◆ Exercise:
A word-for-word restatement of every record is required.

◆ Entries shown:
Start of Block
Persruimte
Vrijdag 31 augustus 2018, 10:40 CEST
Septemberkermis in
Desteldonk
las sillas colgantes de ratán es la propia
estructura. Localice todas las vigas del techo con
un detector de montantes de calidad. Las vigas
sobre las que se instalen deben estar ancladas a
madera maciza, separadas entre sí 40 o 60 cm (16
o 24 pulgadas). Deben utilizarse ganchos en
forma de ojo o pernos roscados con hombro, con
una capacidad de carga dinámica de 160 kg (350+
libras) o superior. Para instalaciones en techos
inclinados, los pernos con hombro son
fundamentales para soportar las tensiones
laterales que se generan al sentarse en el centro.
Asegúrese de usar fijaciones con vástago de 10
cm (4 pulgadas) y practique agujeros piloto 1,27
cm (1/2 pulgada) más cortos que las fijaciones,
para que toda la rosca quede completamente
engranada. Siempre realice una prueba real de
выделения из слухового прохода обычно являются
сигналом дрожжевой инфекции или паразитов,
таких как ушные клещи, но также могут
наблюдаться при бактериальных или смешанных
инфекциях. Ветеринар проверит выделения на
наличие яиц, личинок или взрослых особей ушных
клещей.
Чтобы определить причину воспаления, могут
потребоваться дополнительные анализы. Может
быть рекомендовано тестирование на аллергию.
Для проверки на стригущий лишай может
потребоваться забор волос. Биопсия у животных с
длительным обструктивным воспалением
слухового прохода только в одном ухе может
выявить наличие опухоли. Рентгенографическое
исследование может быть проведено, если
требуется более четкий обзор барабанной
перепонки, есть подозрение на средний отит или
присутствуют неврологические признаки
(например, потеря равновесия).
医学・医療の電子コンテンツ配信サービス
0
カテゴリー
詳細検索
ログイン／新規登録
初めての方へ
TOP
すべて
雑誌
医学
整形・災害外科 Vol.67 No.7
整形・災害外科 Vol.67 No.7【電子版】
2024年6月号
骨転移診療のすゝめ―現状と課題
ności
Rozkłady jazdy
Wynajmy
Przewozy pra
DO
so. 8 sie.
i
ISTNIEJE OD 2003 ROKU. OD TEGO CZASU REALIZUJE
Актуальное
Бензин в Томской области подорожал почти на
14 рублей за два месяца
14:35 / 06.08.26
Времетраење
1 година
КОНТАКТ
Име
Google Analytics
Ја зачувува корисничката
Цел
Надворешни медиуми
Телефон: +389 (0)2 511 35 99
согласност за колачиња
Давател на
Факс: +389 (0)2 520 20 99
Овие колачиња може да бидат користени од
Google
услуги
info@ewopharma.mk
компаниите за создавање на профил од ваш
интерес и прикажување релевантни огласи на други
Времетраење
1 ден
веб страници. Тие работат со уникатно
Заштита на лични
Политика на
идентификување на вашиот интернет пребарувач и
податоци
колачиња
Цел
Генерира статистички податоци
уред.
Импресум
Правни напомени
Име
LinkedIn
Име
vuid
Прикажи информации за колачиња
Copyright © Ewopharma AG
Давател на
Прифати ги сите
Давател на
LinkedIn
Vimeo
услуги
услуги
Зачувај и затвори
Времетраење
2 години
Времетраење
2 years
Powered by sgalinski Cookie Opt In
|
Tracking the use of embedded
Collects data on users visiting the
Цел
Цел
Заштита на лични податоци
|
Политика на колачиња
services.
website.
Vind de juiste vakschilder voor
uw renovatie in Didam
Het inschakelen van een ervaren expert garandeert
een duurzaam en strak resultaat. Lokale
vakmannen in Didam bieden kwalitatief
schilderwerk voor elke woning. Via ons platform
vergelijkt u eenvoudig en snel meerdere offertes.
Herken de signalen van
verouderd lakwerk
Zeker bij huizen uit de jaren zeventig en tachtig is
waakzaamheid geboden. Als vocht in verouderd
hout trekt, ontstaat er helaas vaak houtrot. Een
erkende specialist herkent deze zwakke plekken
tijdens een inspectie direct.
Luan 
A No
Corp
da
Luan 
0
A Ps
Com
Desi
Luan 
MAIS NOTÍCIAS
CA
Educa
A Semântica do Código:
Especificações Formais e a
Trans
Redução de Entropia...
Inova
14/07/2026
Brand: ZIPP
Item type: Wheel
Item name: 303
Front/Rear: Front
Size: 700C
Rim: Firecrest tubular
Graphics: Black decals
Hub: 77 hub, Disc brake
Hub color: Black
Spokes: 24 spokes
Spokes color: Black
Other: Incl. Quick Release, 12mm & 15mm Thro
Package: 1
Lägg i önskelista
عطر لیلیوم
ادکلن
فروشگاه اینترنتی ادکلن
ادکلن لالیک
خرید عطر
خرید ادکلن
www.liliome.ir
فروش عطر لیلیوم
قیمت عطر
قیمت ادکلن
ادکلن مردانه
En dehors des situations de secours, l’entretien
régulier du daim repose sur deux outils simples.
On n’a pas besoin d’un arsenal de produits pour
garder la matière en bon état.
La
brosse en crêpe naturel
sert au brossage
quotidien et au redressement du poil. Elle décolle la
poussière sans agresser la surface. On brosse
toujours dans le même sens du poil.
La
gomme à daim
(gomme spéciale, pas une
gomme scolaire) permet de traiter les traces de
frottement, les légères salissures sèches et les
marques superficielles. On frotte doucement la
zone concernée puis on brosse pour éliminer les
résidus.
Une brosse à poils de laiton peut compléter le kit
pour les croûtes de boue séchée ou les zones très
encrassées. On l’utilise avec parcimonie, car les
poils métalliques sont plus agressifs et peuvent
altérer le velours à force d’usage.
End of Block
◆ Answer:
Persruimte
Vrijdag 31 augustus 2018, 10:40 CEST
Septemberkermis in
Desteldonk
las sillas colgantes de ratán es la propia
estructura. Localice todas las vigas del techo con
un detector de montantes de calidad. Las vigas
sobre las que se instalen deben estar ancladas a
madera maciza, separadas entre sí 40 o 60 cm (16
o 24 pulgadas). Deben utilizarse ganchos en
forma de ojo o pernos roscados con hombro, con
una capacidad de carga dinámica de 160 kg (350+
libras) o superior. Para instalaciones en techos
inclinados, los pernos con hombro son
fundamentales para soportar las tensiones
laterales que se generan al sentarse en el centro.
Asegúrese de usar fijaciones con vástago de 10
cm (4 pulgadas) y practique agujeros piloto 1,27
cm (1/2 pulgada) más cortos que las fijaciones,
para que toda la rosca quede completamente
engranada. Siempre realice una prueba real de
выделения из слухового прохода обычно являются
сигналом дрожжевой инфекции или паразитов,
таких как ушные клещи, но также могут
наблюдаться при бактериальных или смешанных
инфекциях. Ветеринар проверит выделения на
наличие яиц, личинок или взрослых особей ушных
клещей.
Чтобы определить причину воспаления, могут
потребоваться дополнительные анализы. Может
быть рекомендовано тестирование на аллергию.
Для проверки на стригущий лишай может
потребоваться забор волос. Биопсия у животных с
длительным обструктивным воспалением
слухового прохода только в одном ухе может
выявить наличие опухоли. Рентгенографическое
исследование может быть проведено, если
требуется более четкий обзор барабанной
перепонки, есть подозрение на средний отит или
присутствуют неврологические признаки
(например, потеря равновесия).
医学・医療の電子コンテンツ配信サービス
0
カテゴリー
詳細検索
ログイン／新規登録
初めての方へ
TOP
すべて
雑誌
医学
整形・災害外科 Vol.67 No.7
整形・災害外科 Vol.67 No.7【電子版】
2024年6月号
骨転移診療のすゝめ―現状と課題
ności
Rozkłady jazdy
Wynajmy
Przewozy pra
DO
so. 8 sie.
i
ISTNIEJE OD 2003 ROKU. OD TEGO CZASU REALIZUJE
Актуальное
Бензин в Томской области подорожал почти на
14 рублей за два месяца
14:35 / 06.08.26
Времетраење
1 година
КОНТАКТ
Име
Google Analytics
Ја зачувува корисничката
Цел
Надворешни медиуми
Телефон: +389 (0)2 511 35 99
согласност за колачиња
Давател на
Факс: +389 (0)2 520 20 99
Овие колачиња може да бидат користени од
Google
услуги
info@ewopharma.mk
компаниите за создавање на профил од ваш
интерес и прикажување релевантни огласи на други
Времетраење
1 ден
веб страници. Тие работат со уникатно
Заштита на лични
Политика на
идентификување на вашиот интернет пребарувач и
податоци
колачиња
Цел
Генерира статистички податоци
уред.
Импресум
Правни напомени
Име
LinkedIn
Име
vuid
Прикажи информации за колачиња
Copyright © Ewopharma AG
Давател на
Прифати ги сите
Давател на
LinkedIn
Vimeo
услуги
услуги
Зачувај и затвори
Времетраење
2 години
Времетраење
2 years
Powered by sgalinski Cookie Opt In
|
Tracking the use of embedded
Collects data on users visiting the
Цел
Цел
Заштита на лични податоци
|
Политика на колачиња
services.
website.
Vind de juiste vakschilder voor
uw renovatie in Didam
Het inschakelen van een ervaren expert garandeert
een duurzaam en strak resultaat. Lokale
vakmannen in Didam bieden kwalitatief
schilderwerk voor elke woning. Via ons platform
vergelijkt u eenvoudig en snel meerdere offertes.
Herken de signalen van
verouderd lakwerk
Zeker bij huizen uit de jaren zeventig en tachtig is
waakzaamheid geboden. Als vocht in verouderd
hout trekt, ontstaat er helaas vaak houtrot. Een
erkende specialist herkent deze zwakke plekken
tijdens een inspectie direct.
Luan 
A No
Corp
da
Luan 
0
A Ps
Com
Desi
Luan 
MAIS NOTÍCIAS
CA
Educa
A Semântica do Código:
Especificações Formais e a
Trans
Redução de Entropia...
Inova
14/07/2026
Brand: ZIPP
Item type: Wheel
Item name: 303
Front/Rear: Front
Size: 700C
Rim: Firecrest tubular
Graphics: Black decals
Hub: 77 hub, Disc brake
Hub color: Black
Spokes: 24 spokes
Spokes color: Black
Other: Incl. Quick Release, 12mm & 15mm Thro
Package: 1
Lägg i önskelista
عطر لیلیوم
ادکلن
فروشگاه اینترنتی ادکلن
ادکلن لالیک
خرید عطر
خرید ادکلن
www.liliome.ir
فروش عطر لیلیوم
قیمت عطر
قیمت ادکلن
ادکلن مردانه
En dehors des situations de secours, l’entretien
régulier du daim repose sur deux outils simples.
On n’a pas besoin d’un arsenal de produits pour
garder la matière en bon état.
La
brosse en crêpe naturel
sert au brossage
quotidien et au redressement du poil. Elle décolle la
poussière sans agresser la surface. On brosse
toujours dans le même sens du poil.
La
gomme à daim
(gomme spéciale, pas une
gomme scolaire) permet de traiter les traces de
frottement, les légères salissures sèches et les
marques superficielles. On frotte doucement la
zone concernée puis on brosse pour éliminer les
résidus.
Une brosse à poils de laiton peut compléter le kit
pour les croûtes de boue séchée ou les zones très
encrassées. On l’utilise avec parcimonie, car les
poils métalliques sont plus agressifs et peuvent
altérer le velours à force d’usage.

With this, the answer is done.